# Try it
Return the lines of the material below exactly, beginning with the line that has "were also hard" in it and finishing with the line that has "tcgpr legal" in it. Leave all pictures aside.

# Exercise inputs

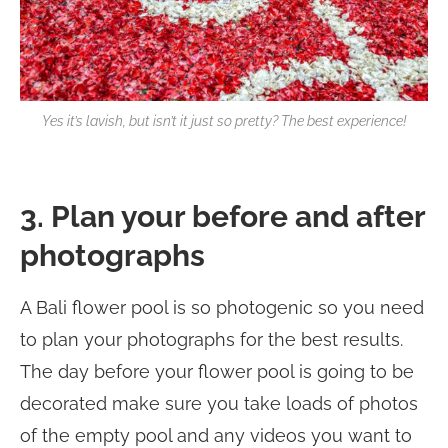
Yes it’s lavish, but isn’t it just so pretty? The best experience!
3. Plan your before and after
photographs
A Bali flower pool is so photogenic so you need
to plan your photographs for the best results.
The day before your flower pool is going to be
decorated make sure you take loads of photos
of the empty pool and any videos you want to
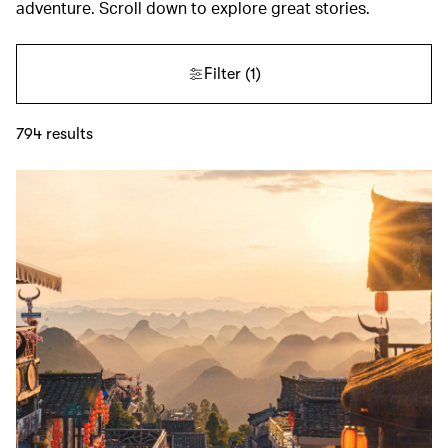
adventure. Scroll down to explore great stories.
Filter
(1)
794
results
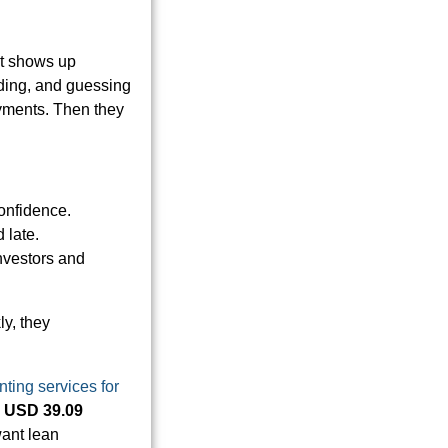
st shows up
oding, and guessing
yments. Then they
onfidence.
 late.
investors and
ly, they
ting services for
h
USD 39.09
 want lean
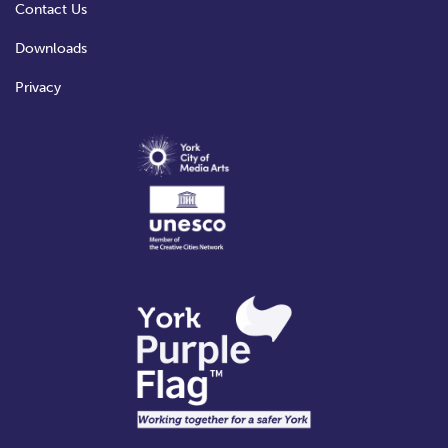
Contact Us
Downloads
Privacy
* * *
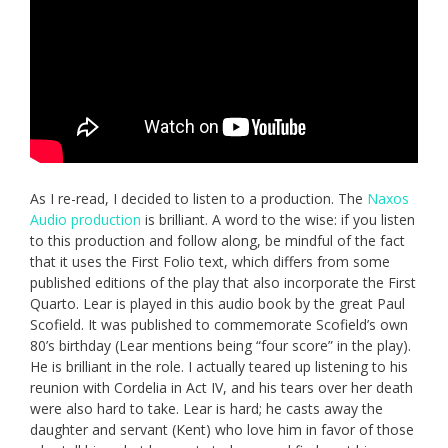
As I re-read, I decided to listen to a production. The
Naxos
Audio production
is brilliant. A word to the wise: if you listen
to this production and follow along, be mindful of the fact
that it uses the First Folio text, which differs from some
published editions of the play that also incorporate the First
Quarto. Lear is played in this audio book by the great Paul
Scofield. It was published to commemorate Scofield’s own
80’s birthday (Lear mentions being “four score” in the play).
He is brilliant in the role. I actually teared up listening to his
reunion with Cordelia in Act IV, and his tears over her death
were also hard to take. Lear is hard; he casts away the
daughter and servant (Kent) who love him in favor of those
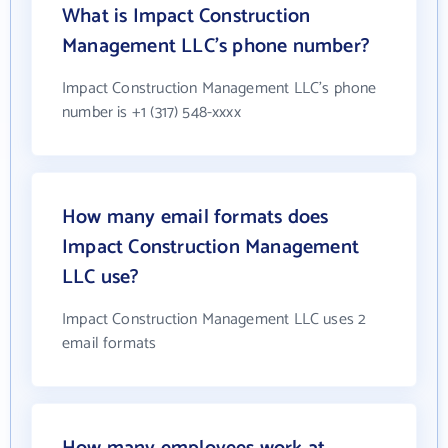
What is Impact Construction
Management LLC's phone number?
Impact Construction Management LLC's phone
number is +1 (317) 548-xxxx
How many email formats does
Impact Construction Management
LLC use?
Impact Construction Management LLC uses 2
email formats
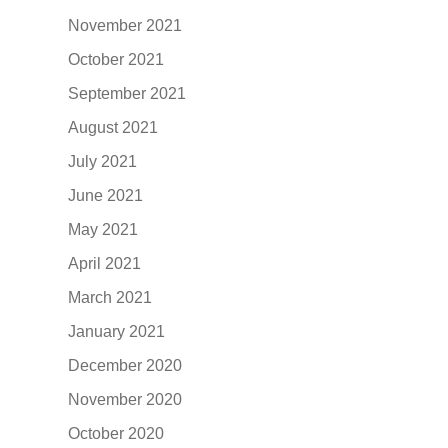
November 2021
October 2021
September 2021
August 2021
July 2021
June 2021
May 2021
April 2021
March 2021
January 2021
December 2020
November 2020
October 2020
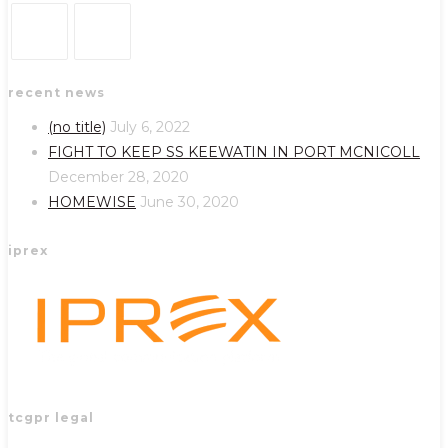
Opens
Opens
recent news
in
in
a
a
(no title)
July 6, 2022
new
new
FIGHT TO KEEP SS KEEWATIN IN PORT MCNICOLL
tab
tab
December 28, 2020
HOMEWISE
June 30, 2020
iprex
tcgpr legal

# Result
were also hard to take. Lear is hard; he casts away the
daughter and servant (Kent) who love him in favor of those
What is Impact Construction
Management LLC's phone number?
Impact Construction Management LLC's phone
number is +1 (317) 548-xxxx
How many email formats does
Impact Construction Management
LLC use?
Impact Construction Management LLC uses 2
email formats
November 2021
October 2021
September 2021
August 2021
July 2021
June 2021
May 2021
April 2021
March 2021
January 2021
December 2020
November 2020
October 2020
Opens
Opens
recent news
in
in
a
a
(no title)
July 6, 2022
new
new
FIGHT TO KEEP SS KEEWATIN IN PORT MCNICOLL
tab
tab
December 28, 2020
HOMEWISE
June 30, 2020
iprex
tcgpr legal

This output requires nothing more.